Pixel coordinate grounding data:
|---|
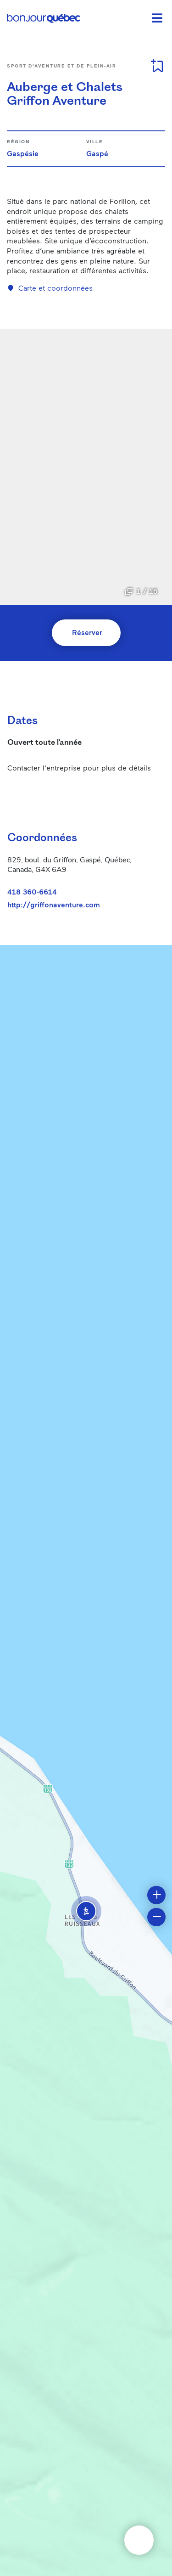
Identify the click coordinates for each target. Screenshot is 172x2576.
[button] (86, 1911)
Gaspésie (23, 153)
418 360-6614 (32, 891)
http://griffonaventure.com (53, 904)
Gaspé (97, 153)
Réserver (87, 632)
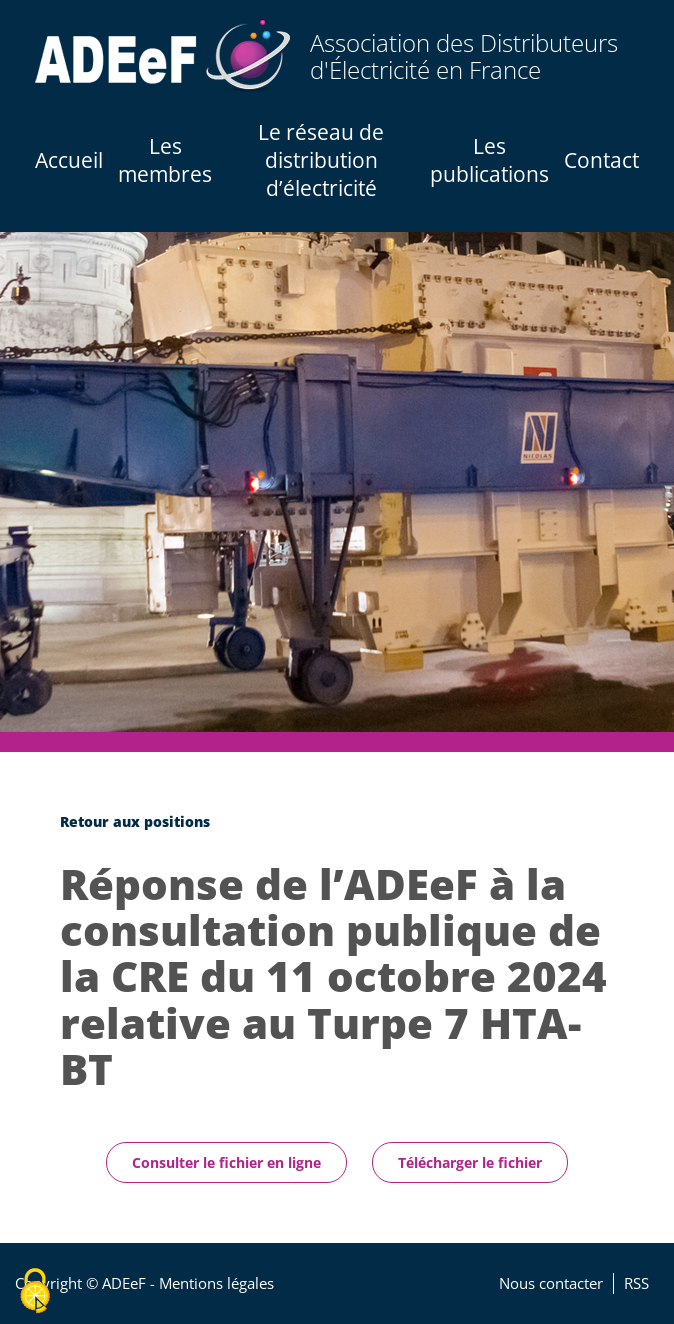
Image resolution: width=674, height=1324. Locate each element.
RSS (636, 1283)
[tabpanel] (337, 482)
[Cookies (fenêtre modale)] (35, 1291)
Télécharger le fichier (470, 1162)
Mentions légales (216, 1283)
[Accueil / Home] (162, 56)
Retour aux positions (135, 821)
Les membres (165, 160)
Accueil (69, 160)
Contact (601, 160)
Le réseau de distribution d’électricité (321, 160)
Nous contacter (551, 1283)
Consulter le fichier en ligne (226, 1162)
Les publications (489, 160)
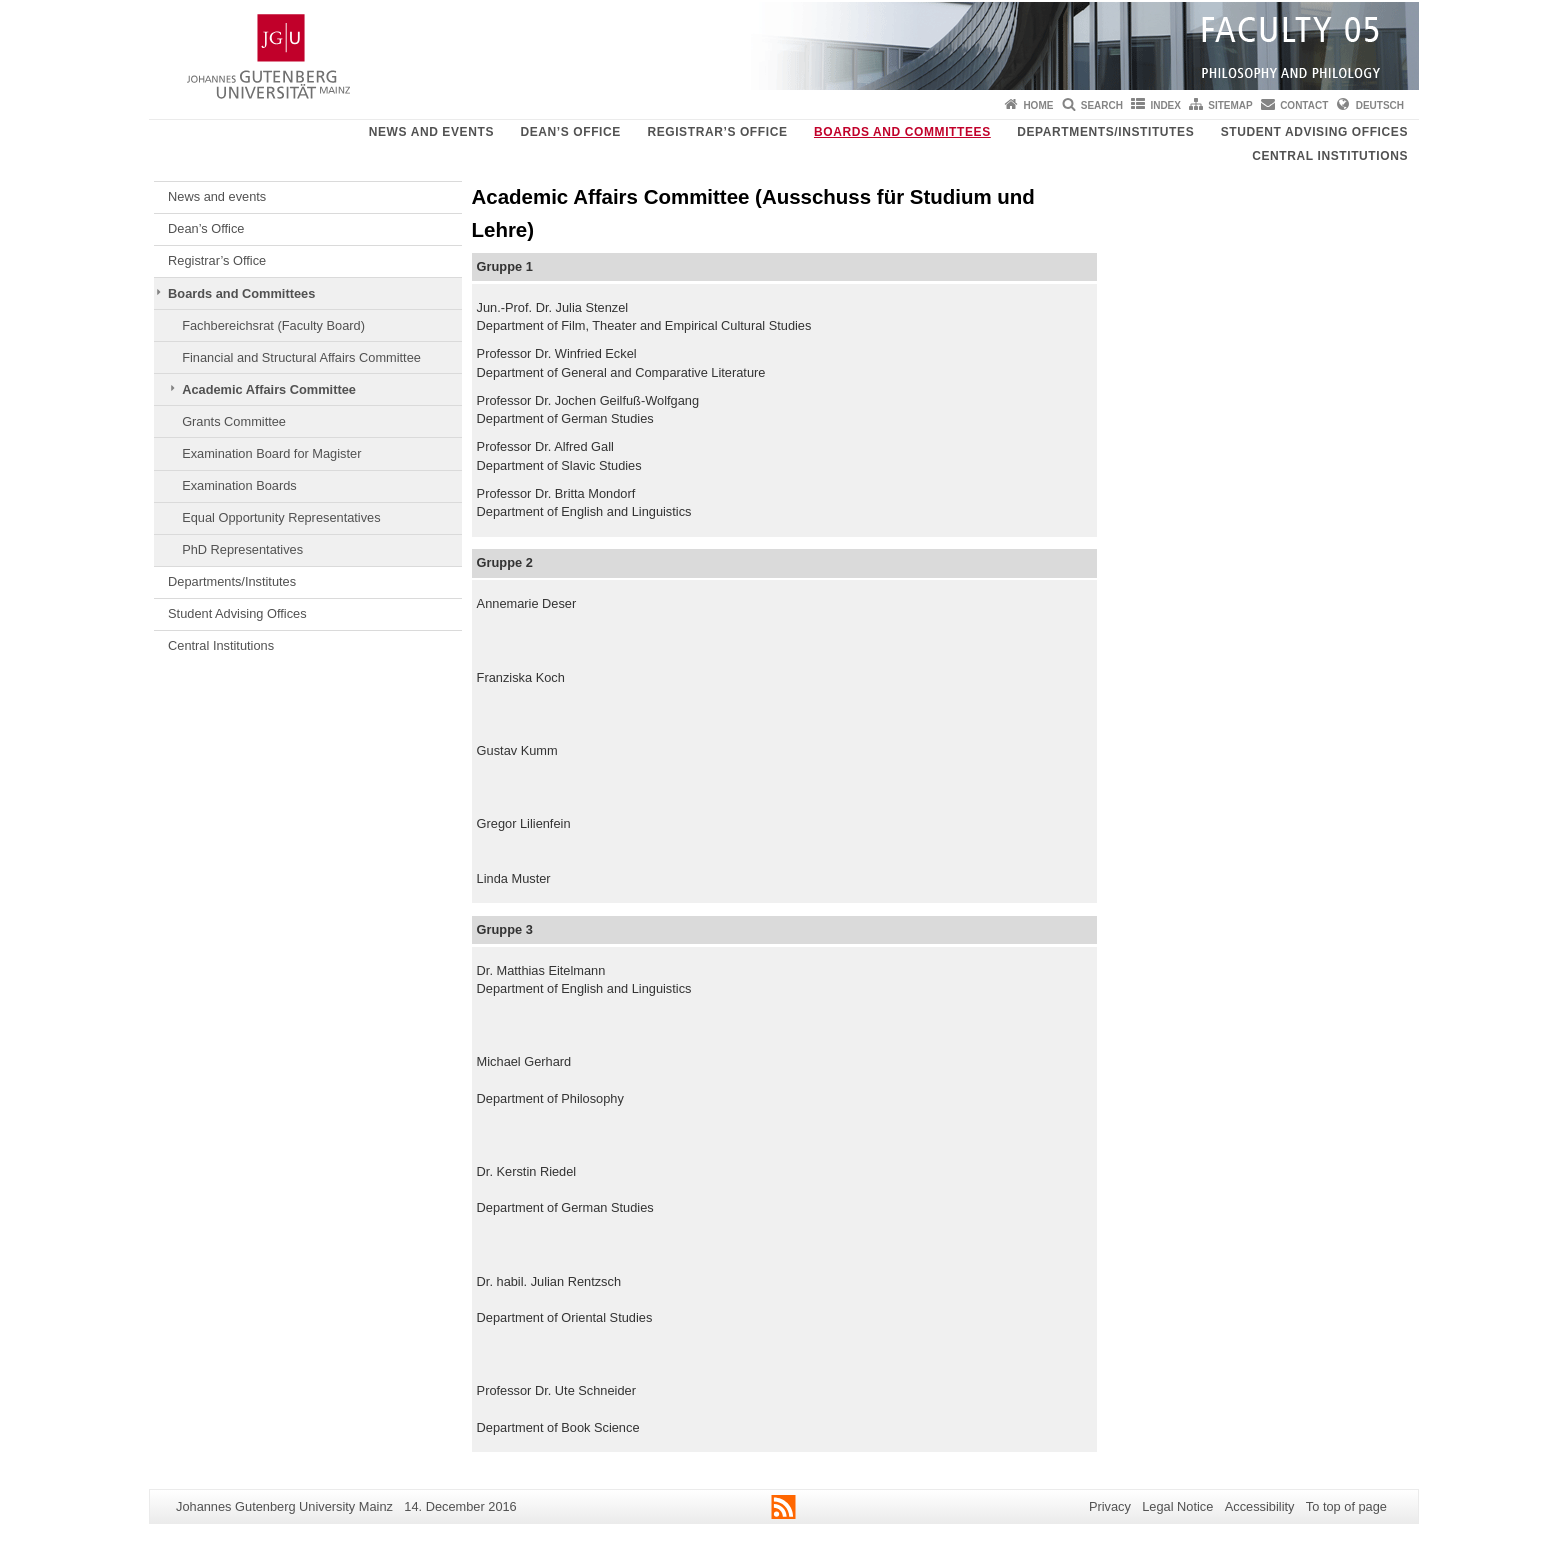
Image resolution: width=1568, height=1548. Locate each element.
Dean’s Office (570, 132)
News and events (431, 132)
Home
|---|
__To do__.
Go through the entries above and write them out again exactly, images left behind.

__Reply to the exercise__.
Identify the click coordinates for each target. Screenshot is 172x2576.
[button] (86, 1911)
Gaspésie (23, 153)
418 360-6614 (32, 891)
http://griffonaventure.com (53, 904)
Gaspé (97, 153)
Réserver (87, 632)
Image resolution: width=674, height=1324. Locate each element.
RSS (636, 1283)
[tabpanel] (337, 482)
[Cookies (fenêtre modale)] (35, 1291)
Télécharger le fichier (470, 1162)
Mentions légales (216, 1283)
[Accueil / Home] (162, 56)
Retour aux positions (135, 821)
Les membres (165, 160)
Accueil (69, 160)
Contact (601, 160)
Le réseau de distribution d’électricité (321, 160)
Nous contacter (551, 1283)
Consulter le fichier en ligne (226, 1162)
Les publications (489, 160)
Image resolution: width=1568, height=1548. Locate each element.
Dean’s Office (570, 132)
News and events (431, 132)
Home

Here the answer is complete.